衰老限制了骨骼肌的生长能力(例如,对阻力运动的反应),但卫星细胞(SC)功能在驱动这一现象中的作用还不清楚。较年轻的(Y)(23 岁)和较老的(O)男性(69 岁)(正常体重 BMI)接受了 6 周的单侧阻力运动训练(RET)。在基线和 3/6 周训练后采集肌肉活检。我们通过纤维 CSA(和类型)、SC 数量、肌核计数和 DNA 合成(通过 DO 摄入)来确定肌肉大小。

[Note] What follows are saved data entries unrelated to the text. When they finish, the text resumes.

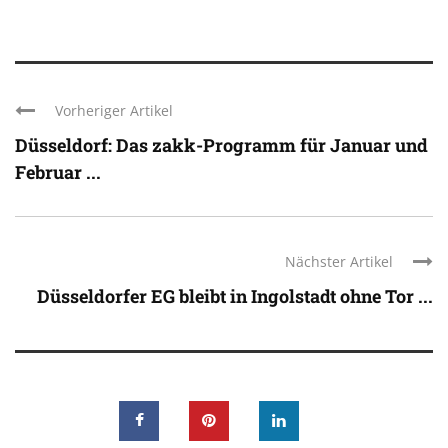
Vorheriger Artikel
Düsseldorf: Das zakk-Programm für Januar und
Februar ...
Nächster Artikel
Düsseldorfer EG bleibt in Ingolstadt ohne Tor ...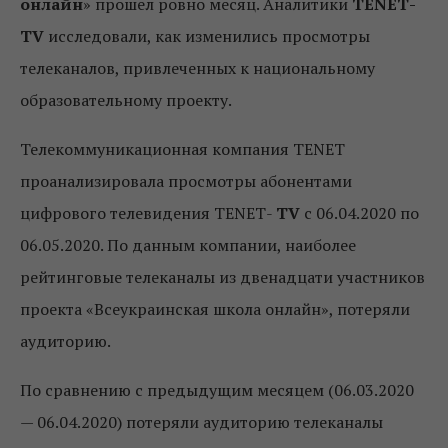
онлайн
» прошел ровно месяц. Аналитики
ТЕNЕТ-
ТV
исследовали, как изменились просмотры
телеканалов, привлеченных к национальному
образовательному проекту.
Телекоммуникационная компания ТENET
проанализировала просмотры абонентами
цифрового телевидения ТЕNЕТ-
ТV
с 06.04.2020 по
06.05.2020. По данным компании, наиболее
рейтинговые телеканалы из двенадцати участников
проекта «Всеукраинская школа онлайн», потеряли
аудиторию.
По сравнению с предыдущим месяцем (06.03.2020
— 06.04.2020) потеряли аудиторию телеканалы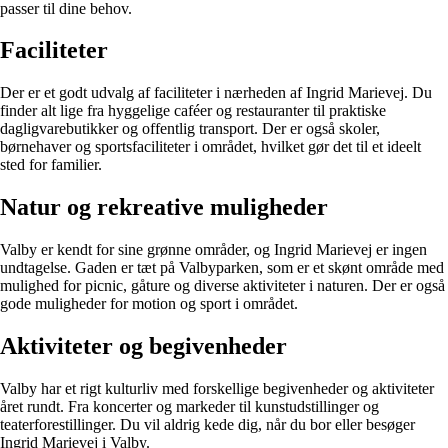
passer til dine behov.
Faciliteter
Der er et godt udvalg af faciliteter i nærheden af Ingrid Marievej. Du
finder alt lige fra hyggelige caféer og restauranter til praktiske
dagligvarebutikker og offentlig transport. Der er også skoler,
børnehaver og sportsfaciliteter i området, hvilket gør det til et ideelt
sted for familier.
Natur og rekreative muligheder
Valby er kendt for sine grønne områder, og Ingrid Marievej er ingen
undtagelse. Gaden er tæt på Valbyparken, som er et skønt område med
mulighed for picnic, gåture og diverse aktiviteter i naturen. Der er også
gode muligheder for motion og sport i området.
Aktiviteter og begivenheder
Valby har et rigt kulturliv med forskellige begivenheder og aktiviteter
året rundt. Fra koncerter og markeder til kunstudstillinger og
teaterforestillinger. Du vil aldrig kede dig, når du bor eller besøger
Ingrid Marievej i Valby.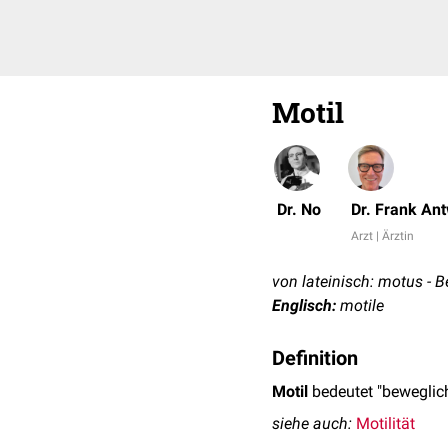
Motil
Dr. No
Dr. Frank An
Arzt | Ärztin
von lateinisch: motus -
Englisch:
motile
Definition
Motil
bedeutet "beweglich
siehe auch:
Motilität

在基线时,Y 和 O 之间的纤维面积没有显著差异。RET 在 3 周和 6 周时均增加了 Y 型 I 纤维面积(基线:4509±534 µm,3 周;5497±510 µm P<0.05,6 周;5402±352 µm P<0.05),而 O 仅在 6 周时增加(基线 5120±403 µm,3 周;5606±620 µm,6 周;6017±482 µm P<0.05)。然而,Y 型 II 纤维面积在 3 周和 6 周时均从基线增加(基线:4949±459 µm,3 周;6145±484 µm(P<0.01),6 周;5992±491 µm(P<0.01),而 O 则没有变化(基线 5210±410 µm,3 周;5356±535 µm(P=0.9),6 周;5857±478 µm(P=0.1)。在基线时,Y 和 O 之间的纤维肌核数量没有差异。RET 在 3 周和 6 周时均增加了 Y 和 O 型 I 纤维肌核数量,在 RET 时从基线增加(年轻:基线 2.47±0.16,3 周;3.19±0.16(P<0.001),6 周;3.70±0.29(P<0.0001);年长:基线 2.29±0.09,3 周;3.01±0.09(P<0.001),6 周;3.65±0.18(P<0.0001))。同样,Y 和 O 型 II 纤维肌核数量在 3 周和 6 周时从基线增加(年轻:基线 2.49±0.14,3 周;3.31±0.21(P<0.001),6 周;3.86±0.29(P<0.0001);年长:基线 2.43±0.12,3 周;3.37±0.12(P<0.001),6 周;3.81±0.15(P<0.0001))。DNA 合成率%.d 表现出训练的主要影响,但没有年龄歧视。肌核增加的减少并不是老年人肌肉生长能力受损的原因,这支持了我们之前报道的核糖体和蛋白质稳态受损。